A six-lawyer insurance litigation group left Hogan to launch a D.C. office for Hartford, Conn.-based Shipman & Goodwin. James Ruggeri, who leads the group, said that the move was made because of conflicts created by the merger for his group’s chief client, The Hartford Financial Services Group Inc. Ruggeri serves as The Hartford’s national counsel for complex insurance coverage matters. He had been at Hogan since 1991.
Ruggeri started work at Shipman today along with partners Edward Parks II and Joshua Weinberg, counsel James Christiansen, and associates Tara Plochocki and Michele Backus.
Scott Murphy, who chairs the 140-lawyer Shipman, said the D.C. office will be his firm’s first office outside Connecticut. Murphy said the group was a “perfect fit” because Shipman was looking to expand its representation of The Hartford in Washington at about the same time Ruggeri started looking for another firm to join. “The Hartford introduced us about three months ago, and from there we all realized that this made a whole lot of sense,” Murphy said.

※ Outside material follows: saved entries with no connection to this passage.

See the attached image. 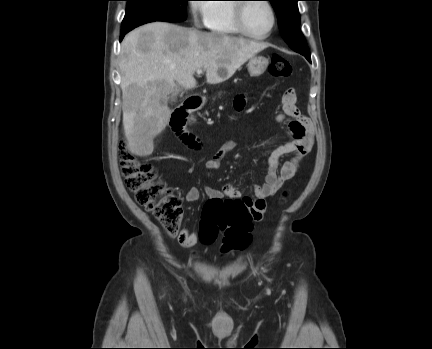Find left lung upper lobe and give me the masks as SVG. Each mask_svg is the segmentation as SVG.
Masks as SVG:
<instances>
[{
    "mask_svg": "<svg viewBox=\"0 0 432 349\" xmlns=\"http://www.w3.org/2000/svg\"><path fill=\"white\" fill-rule=\"evenodd\" d=\"M268 1H270L275 9L281 36L289 47L300 53H309L305 38L299 29L300 14L297 6L298 0Z\"/></svg>",
    "mask_w": 432,
    "mask_h": 349,
    "instance_id": "5c2ea615",
    "label": "left lung upper lobe"
}]
</instances>
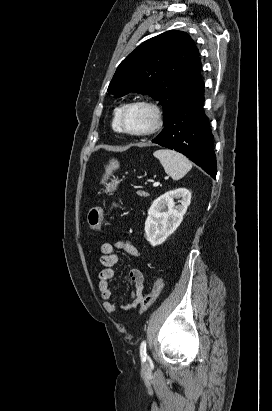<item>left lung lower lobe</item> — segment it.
I'll return each mask as SVG.
<instances>
[{"label": "left lung lower lobe", "mask_w": 272, "mask_h": 411, "mask_svg": "<svg viewBox=\"0 0 272 411\" xmlns=\"http://www.w3.org/2000/svg\"><path fill=\"white\" fill-rule=\"evenodd\" d=\"M203 92L204 86L188 98L152 142L184 154L215 179L216 156L209 121L203 111Z\"/></svg>", "instance_id": "0a47b994"}]
</instances>
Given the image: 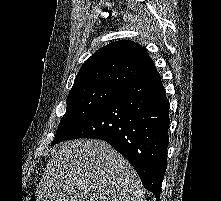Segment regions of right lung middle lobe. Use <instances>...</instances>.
<instances>
[{
  "label": "right lung middle lobe",
  "mask_w": 221,
  "mask_h": 201,
  "mask_svg": "<svg viewBox=\"0 0 221 201\" xmlns=\"http://www.w3.org/2000/svg\"><path fill=\"white\" fill-rule=\"evenodd\" d=\"M119 89L103 86L69 92L66 113L62 117L51 145L66 140L78 127L98 111Z\"/></svg>",
  "instance_id": "dd1d6c3e"
}]
</instances>
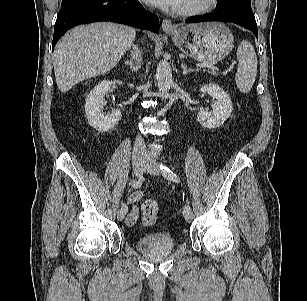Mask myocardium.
Listing matches in <instances>:
<instances>
[{"label":"myocardium","mask_w":307,"mask_h":301,"mask_svg":"<svg viewBox=\"0 0 307 301\" xmlns=\"http://www.w3.org/2000/svg\"><path fill=\"white\" fill-rule=\"evenodd\" d=\"M218 3V0H201L198 3L185 7L176 9L175 13L179 16L191 17L202 15L213 10Z\"/></svg>","instance_id":"obj_1"}]
</instances>
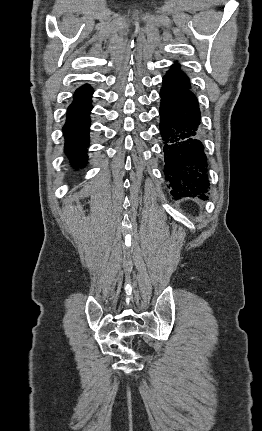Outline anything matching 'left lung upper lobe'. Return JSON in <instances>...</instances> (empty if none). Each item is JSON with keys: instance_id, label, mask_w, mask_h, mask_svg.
I'll return each mask as SVG.
<instances>
[{"instance_id": "5c2ea615", "label": "left lung upper lobe", "mask_w": 262, "mask_h": 431, "mask_svg": "<svg viewBox=\"0 0 262 431\" xmlns=\"http://www.w3.org/2000/svg\"><path fill=\"white\" fill-rule=\"evenodd\" d=\"M165 77L172 79V80L190 88L188 77L182 71H180L178 68H173V69L169 70Z\"/></svg>"}]
</instances>
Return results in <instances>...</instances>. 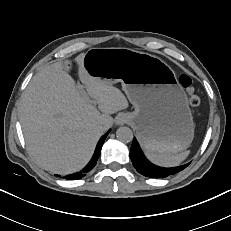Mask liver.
Instances as JSON below:
<instances>
[{"label":"liver","instance_id":"6515ba94","mask_svg":"<svg viewBox=\"0 0 231 231\" xmlns=\"http://www.w3.org/2000/svg\"><path fill=\"white\" fill-rule=\"evenodd\" d=\"M84 56L80 54L75 62L89 100L77 90L66 71L67 63L58 61L32 78L19 107L29 153L41 167L56 174L81 170L91 159L99 138L112 126L111 114L129 106L117 87L88 74Z\"/></svg>","mask_w":231,"mask_h":231}]
</instances>
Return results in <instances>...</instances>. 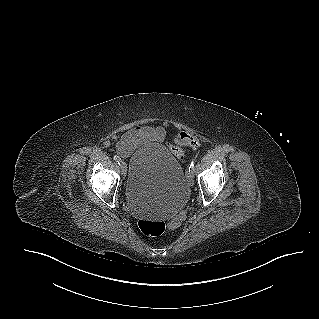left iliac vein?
Wrapping results in <instances>:
<instances>
[{
  "instance_id": "1",
  "label": "left iliac vein",
  "mask_w": 319,
  "mask_h": 319,
  "mask_svg": "<svg viewBox=\"0 0 319 319\" xmlns=\"http://www.w3.org/2000/svg\"><path fill=\"white\" fill-rule=\"evenodd\" d=\"M187 181H188L190 186H193V184H194V176H193L192 172H189V170L187 171Z\"/></svg>"
}]
</instances>
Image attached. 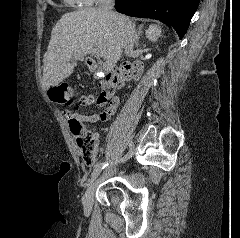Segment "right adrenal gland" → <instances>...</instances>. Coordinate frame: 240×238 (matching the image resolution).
Listing matches in <instances>:
<instances>
[{
	"label": "right adrenal gland",
	"mask_w": 240,
	"mask_h": 238,
	"mask_svg": "<svg viewBox=\"0 0 240 238\" xmlns=\"http://www.w3.org/2000/svg\"><path fill=\"white\" fill-rule=\"evenodd\" d=\"M142 25H140V27L138 28L137 32H136V41H135V45L136 47L139 46V39L141 37V34H142Z\"/></svg>",
	"instance_id": "obj_1"
}]
</instances>
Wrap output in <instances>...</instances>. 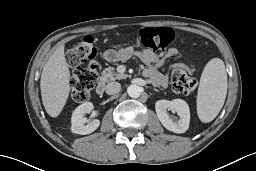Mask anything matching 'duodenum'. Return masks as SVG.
<instances>
[{
	"instance_id": "duodenum-1",
	"label": "duodenum",
	"mask_w": 256,
	"mask_h": 171,
	"mask_svg": "<svg viewBox=\"0 0 256 171\" xmlns=\"http://www.w3.org/2000/svg\"><path fill=\"white\" fill-rule=\"evenodd\" d=\"M106 89V82L104 79L100 80L96 86V93L98 95H103Z\"/></svg>"
}]
</instances>
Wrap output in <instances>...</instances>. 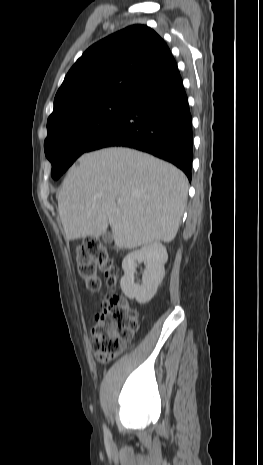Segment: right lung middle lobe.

Ruggeri was philosophical when speaking of the Hogan Lovells merger. “Hogan was an amazing place to be, and I think they’re going to have a great future after the combination with Lovells. But in combinations like these, there are going to be some casualties,” Ruggeri said. (The National Law Journal profiled Hogan Lovells here.)
Also this weekend, Philadelphia-based Cozen O’Connor snapped up Hogan antitrust litigator Jonathan Grossman for its Washington office. Grossman, who started at Cozen today, said the fact that he made the move just as Hogan Lovells went live was a “pure coincidence.”
Grossman, who had been an associate at Hogan but is a partner at Cozen, said he made the move to help Cozen expand its antitrust practice. The firm has about a dozen antitrust lawyers nationwide, with four in Washington. Grossman’s practice focuses on advising clients in the health care, energy, high tech and commercial insurance sectors.
“This was a great opportunity for me to be at the ground level” of expanding a practice, Grossman said.
These moves mark the first lawyers to leave Hogan since Michael Wyatt jumped to Foley Hoag in March. Wyatt advises small business investment companies.
On the Lovells side, Frankfurt-based litigator Daniel Busse left the firm on April 16, taking two associates with him after being tapped to head Allen & Overy’s German dispute resolution practice. Just days before the merger went live, The American Lawyer reported that Lovells also lost Robert Lewis, the managing partner of its Beijing office, to Chinese firm Allbright Law Offices.